The IfADo generates data in which not only the concentration of a compound but also the exposure time is varied (Gu et al., 2018). In this project, the methods from one-dimensional modelling are transferred to the two-dimensional situation, when exposure time-dose curves must be estimated. This is a new approach, and there is much flexibility for the type of modelling. In a first approach, the established methods for dose-response curves will be used separately for each exposure time, and then the results can be compared over the different exposure times and possibly combined. Further, new models for two-dimensional exposure time-dose expression curves will be developed. Direct extensions of the one-dimensional models are promising. Since multiple testing in the first step of MCP-Mod can also be extended to the two-dimensional case, a two-dimensional variant of MCP-Mod will be developed. Another idea is to model a coupling between the curves for different genes. For the calculation of differential gene expression between two groups of experiments, this principal approach has led to the extremely popular Limma method, in which gene specific variances are jointly modelled in an empirical Bayes approach (Smyth, 2004; Smyth, 2005). In this project, parameters of the modelled curves will be estimated accordingly, leading to regularisation of the parameters towards mean.

References

  • Bretz J, Pinheiro CP, Branson M (2005). Combining multiple comparisons and modelling techniques in dose-response studies. Biometrics 61(3), 738-48, doi: 10.1111/j.15410420.2005.00344.x.
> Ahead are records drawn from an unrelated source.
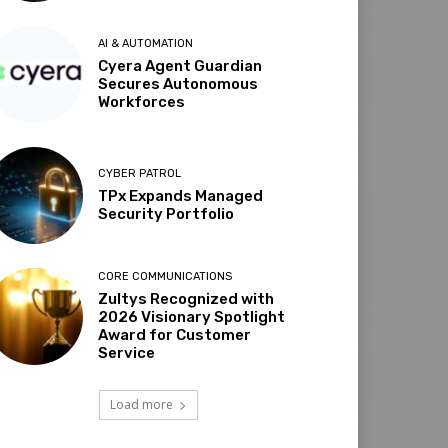
AI & AUTOMATION
Cyera Agent Guardian
Secures Autonomous
Workforces
CYBER PATROL
TPx Expands Managed
Security Portfolio
CORE COMMUNICATIONS
Zultys Recognized with
2026 Visionary Spotlight
Award for Customer
Service
Load more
  • Gu X, Albrecht W, Edlund K, Kappenberg F, Rahnenführer J, Leist M, et al. (2018). Relevance of the incubation period in cytotoxicity testing with primary human hepatocytes. Archives of Toxicology 92(12), 3505–3515, doi:10.1007/s00204-018-2302-0.
  • Smyth GK (2004). Linear models and empirical Bayes methods for assessing differential expression in microarray experiments. Statistical Applications in Genetics and Molecular Biology 3(3), 1-25, doi: 10.2202/1544-6115.1027.
  • Smyth GK (2005). Limma: linear models for microarray data. Bioinformatics and computational biology solutions using R and Bioconductor. Springer, New York, NY, 397-420, doi: 10.1007/0387-29362-0_23.
  • Staniswalis J, Cooper V (1988). Kernel estimates of dose response. Biometrics 44, 1103–1119, doi: 10.2307/2531739.
  • Yuan Y, Yin G (2011). Dose-response curve estimation: A semiparametric mixture approach. Biometrics 67, 1543–1554, doi: 10.1111/j.1541-0420.2011.01620.x.
  • Zhang H, Holden-Wiltse J, Wang J, Liang H (2013). A strategy to model nonmonotonic doseresponse curve and estimate IC50. PLOS ONE 8 (8), doi: 10.1371/journal.pone.0069301.